I'd really like to get to the bottom of this, and establish whether some (or even most) of these panels are free of this effect. I realize a completely uniform panel is a big ask, especially in a mass-market model, but it does seem as though some are a lot worse than others.

Sorry to be a pain, but any chance you could double-check with an all-white background at various brightness levels, and also with 115,115,115 grey, and confirm there's no left-to-right colour variation at all?

Ok so after using it for a few hours straight and time for it to heat up, I recant my statement and conclude mine also has a "minor" gradient left to right BUT It is nothing compared to the horrible 24" Aluminum iMac's I owned. Also this is my first LCD to ever have a defective pixel. I dont know whether its a "sub pixel" or what ever but it stays on white. Is only noticable on black and dark backgrounds. I dont know if it warrants being replaced.

Firefox and Camino are awesome once color management is enabled ;)

I watched some DVD's and played a quick round of Unreal 2004 (all I could find at the time) and they were fine.

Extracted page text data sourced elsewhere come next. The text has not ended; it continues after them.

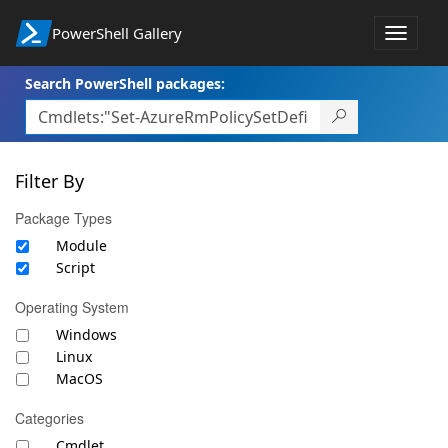
PowerShell Gallery
Toggle
navigat
Search PowerShell packages:
Filter By
Package Types
Module
Script
Operating System
Windows
Linux
MacOS
Categories
Cmdlet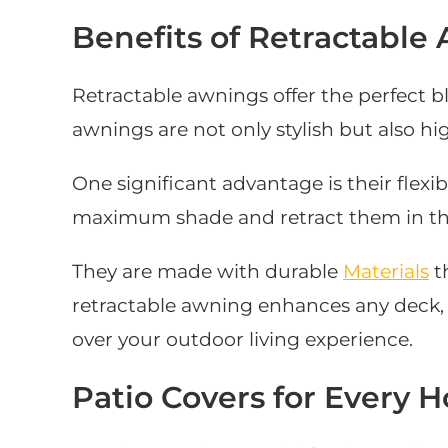
Benefits of Retractable
Retractable awnings offer the perfect bl
awnings are not only stylish but also hig
One significant advantage is their flexi
maximum shade and retract them in the 
They are made with durable
Materials
t
retractable awning enhances any deck, p
over your outdoor living experience.
Patio Covers for Every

Games and movies were very watchable.
 
Also this is my first LCD to ever have a defective pixel. I dont know whether its a "sub pixel" or what ever but it stays on white. Is only noticable on black and dark backgrounds. I dont know if it warrants being replaced.
Check it against pure red/green/blue images and see if it changes color. If it's just blue that's stuck it will disappear on a blue background, if it's say blue and red then it will become red on a blue background (or disappear on magenta), etc. If it is a whole stuck pixel then HP's policy allows for an exchange.
 
Ok so after using it for a few hours straight and time for it to heat up, I recant my statement and conclude mine also has a "minor" gradient left to right BUT It is nothing compared to the horrible 24" Aluminum iMac's I owned.
I guess a moderate amount of brightness variation is to be expected in any LCD panel, particularly a large widescreen one, but I think it's the colour shift (if it's there) which is less easy to ignore. I don't see it on my Dell 2707WFP, although the panel is slightly dimmer at the left and right extremities.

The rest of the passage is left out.